North Carolina Law Review

Keywords

advertising

Document Type

Article

Abstract

Embedded advertising—marketing that promotes brands from within entertainment content—is a thriving, rapidly changing practice. Analysts estimate that embedded advertising expenditures will exceed $10 billion in 2010. The market continues to grow even as traditional advertising revenues contract. The relatively few legal scholars who have studied embedded advertising believe that it is under-regulated. Ineffective regulation, they claim, is deeply troubling because corporations may, with legal impunity, deceptively pitch products to trusting viewers. Critics charge that embedded advertising creates "hyper-commercialism," distorts consumers' tastes, taints the artistic process, and erodes faith in public discourse.

This Article argues that the critics are wrong. Sponsorship disclosure law under the Communications Act of 1934 and related regulations is indeed largely ineffective, in part because the media industry has consolidated considerably and in part because the drafters could not imagine the diverse ways we create and consume media content in the twenty-first century. Congress conceived the law not only for yesterday's marketplace, but also for yesterday's consumer. The media consumer today is a "venture consumer." Often, she knows what she wants, knows where to get it, and is aware of the risks and costs involved.
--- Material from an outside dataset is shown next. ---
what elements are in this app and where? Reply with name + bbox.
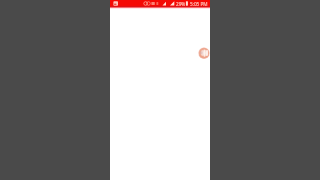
staticText: 5:05 PM [190, 1, 208, 7]
button[interactable]: Profile photo [198, 47, 210, 59]
staticText: 29% [176, 1, 186, 7]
The mismatch between regulators' imagined consumer and the contemporary consumer means that expanded regulation of embedded advertising according to current reform proposals could end up harming consumers more than helping them.

Moreover, embedded advertising is not especially amenable to effective regulation, given the incentives for artists and advertisers to collaborate in the production of entertainment content. In light of both the difficulty of correcting the regime's flaws and the consumer interests threatened by expanded regulation, this Article concludes that maintaining the law as-is—rather than expanding it through the proposed reforms—better serves the consumer.